--- Given information Enclosed Below ---

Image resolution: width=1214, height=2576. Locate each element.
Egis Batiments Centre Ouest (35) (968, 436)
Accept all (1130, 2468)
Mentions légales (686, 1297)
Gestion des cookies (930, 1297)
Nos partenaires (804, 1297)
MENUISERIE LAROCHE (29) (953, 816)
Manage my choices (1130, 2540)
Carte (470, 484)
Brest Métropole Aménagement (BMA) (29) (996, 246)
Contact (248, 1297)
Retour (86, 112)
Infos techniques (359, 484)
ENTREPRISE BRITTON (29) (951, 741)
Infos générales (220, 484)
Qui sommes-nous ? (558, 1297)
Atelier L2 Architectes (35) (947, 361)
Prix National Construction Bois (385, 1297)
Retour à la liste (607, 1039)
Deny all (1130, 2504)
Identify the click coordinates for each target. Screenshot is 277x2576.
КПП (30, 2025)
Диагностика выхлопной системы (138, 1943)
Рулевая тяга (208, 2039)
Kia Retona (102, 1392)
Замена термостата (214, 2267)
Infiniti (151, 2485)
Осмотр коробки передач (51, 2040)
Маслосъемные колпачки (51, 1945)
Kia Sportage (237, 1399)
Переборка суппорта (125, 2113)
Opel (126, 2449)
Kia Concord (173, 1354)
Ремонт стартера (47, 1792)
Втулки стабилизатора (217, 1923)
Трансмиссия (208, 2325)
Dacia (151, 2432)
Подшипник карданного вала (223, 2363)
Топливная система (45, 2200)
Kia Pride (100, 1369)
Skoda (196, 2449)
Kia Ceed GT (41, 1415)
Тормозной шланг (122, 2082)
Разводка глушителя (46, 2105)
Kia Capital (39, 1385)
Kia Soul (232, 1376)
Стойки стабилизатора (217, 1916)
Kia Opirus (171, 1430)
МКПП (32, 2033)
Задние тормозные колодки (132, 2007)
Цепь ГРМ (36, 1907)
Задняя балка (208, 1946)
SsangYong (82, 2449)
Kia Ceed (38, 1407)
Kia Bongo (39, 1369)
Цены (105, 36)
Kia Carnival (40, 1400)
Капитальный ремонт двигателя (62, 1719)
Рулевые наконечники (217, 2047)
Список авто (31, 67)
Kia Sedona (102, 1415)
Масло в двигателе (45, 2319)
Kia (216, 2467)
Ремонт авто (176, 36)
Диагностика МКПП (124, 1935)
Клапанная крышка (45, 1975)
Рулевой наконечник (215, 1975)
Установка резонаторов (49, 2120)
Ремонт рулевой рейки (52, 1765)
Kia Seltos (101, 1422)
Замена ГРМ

--- End of Enclosed Given information ---

Task -
Repeat exactly the lines above, starting with the line that contains "Трансмиссия (208, 2325)" and ending with the last line, both included, and nothing else.

Output -
Трансмиссия (208, 2325)
Dacia (151, 2432)
Подшипник карданного вала (223, 2363)
Топливная система (45, 2200)
Kia Pride (100, 1369)
Skoda (196, 2449)
Kia Ceed GT (41, 1415)
Тормозной шланг (122, 2082)
Разводка глушителя (46, 2105)
Kia Capital (39, 1385)
Kia Soul (232, 1376)
Стойки стабилизатора (217, 1916)
Kia Opirus (171, 1430)
МКПП (32, 2033)
Задние тормозные колодки (132, 2007)
Цепь ГРМ (36, 1907)
Задняя балка (208, 1946)
SsangYong (82, 2449)
Kia Ceed (38, 1407)
Kia Bongo (39, 1369)
Цены (105, 36)
Kia Carnival (40, 1400)
Капитальный ремонт двигателя (62, 1719)
Рулевые наконечники (217, 2047)
Список авто (31, 67)
Kia Sedona (102, 1415)
Масло в двигателе (45, 2319)
Kia (216, 2467)
Ремонт авто (176, 36)
Диагностика МКПП (124, 1935)
Клапанная крышка (45, 1975)
Рулевой наконечник (215, 1975)
Установка резонаторов (49, 2120)
Ремонт рулевой рейки (52, 1765)
Kia Seltos (101, 1422)
Замена ГРМ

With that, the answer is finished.